Several aspects to consider:
- the same actually applies to heap, if the program recreates a new sync object 
on the same place by explicitly calling dtor/ctor
- we can't remove sync objects from meta map if there can be concurrent 
accesses, because linked lists in the meta map are append-only
- sync objects can be recreated on stack/globals in the same way as for heap
- we can't reset state of sync objects in ctor (e.g. pthread_mutex_ctor) in all 
cases because atomics do not have ctors and because of global 
LINKER_INITIALIZED mutexes
- we can't reset remove sync objects from meta map in dtors even for stack, 
because if it is an explicit call to dtor, there can be concurrent accesses to 
the same 8-bytes from a different thread and the meta map is append-only

There are several solutions of varying complexity depending on what from the 
above we want to fix.
We can remember SP in func_entry and reset sync objects in func_exit. Care must 
be taken to not slow down execution in common case.
We can reset some sync objects in ctors, e.g. pthread_mutex_init should be safe.
We can reset some sync objects in dtors (but not remove them from meta map), 
e.g. pthread_mutex_destroy should be safe.
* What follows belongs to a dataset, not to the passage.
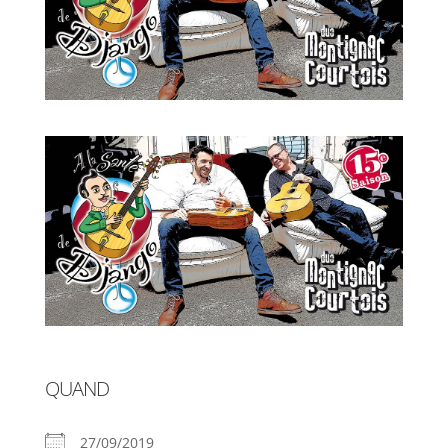
QUAND
27/09/2019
Original issue reported on code.google.com by dvyu...@google.com on 17 Dec 2014 at 9:51

GoogleCodeExporter commented 9 years ago
Will it help to move the local vars to a fake stack?

Does the problem apply to the case when several mutexes created in local scopes 
share a single stack slot?

Original comment by gli...@google.com on 17 Dec 2014 at 9:58

GoogleCodeExporter commented 9 years ago
> Will it help to move the local vars to a fake stack?
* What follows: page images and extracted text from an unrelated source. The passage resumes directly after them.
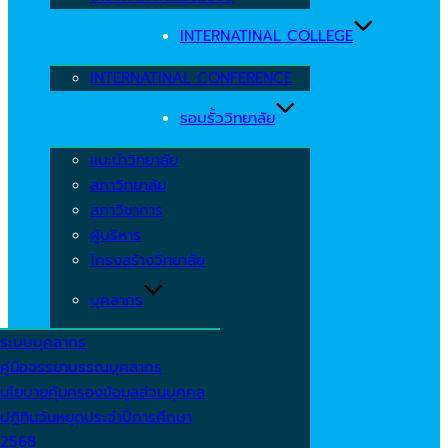
INTERNATINAL COLLEGE
INTERNATINAL CONFERENCE
รอบรั้ววิทยาลัย
แนะนำวิทยาลัย
สภาวิทยาลัย
สภาวิชาการ
ผู้บริหาร
โครงสร้างวิทยาลัย
บุคลากร
ระบบบุคลากร
คู่มือจรรยาบรรณบุคลากร
นโยบายคุ้มครองข้อมูลส่วนบุคคล
ปฏิทินวันหยุดประจำปีการศึกษา
2568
I don't see how it changes anything.

> Does the problem apply to the case when several mutexes created in local 
scopes share a single stack slot?

Yes, and it is even more difficult to handle. However, better handling of 
thread_mutex_init/destroy will help to some degree.

Original comment by dvyu...@google.com on 17 Dec 2014 at 10:00

GoogleCodeExporter commented 9 years ago
Submitted a test case for one of the possible reincarnation of the issue:
http://llvm.org/viewvc/llvm-project?view=revision&revision=224422
Other possible reincarnations are: reuse of globals/heap, explicit dtor/ctor, 
reuse of stack space in the same stack frame.

Original comment by dvyu...@google.com on 17 Dec 2014 at 10:21

GoogleCodeExporter commented 9 years ago
See also issue 70

Original comment by dvyu...@google.com on 17 Dec 2014 at 10:26

GoogleCodeExporter commented 9 years ago
Adding Project:ThreadSanitizer as part of GitHub migration.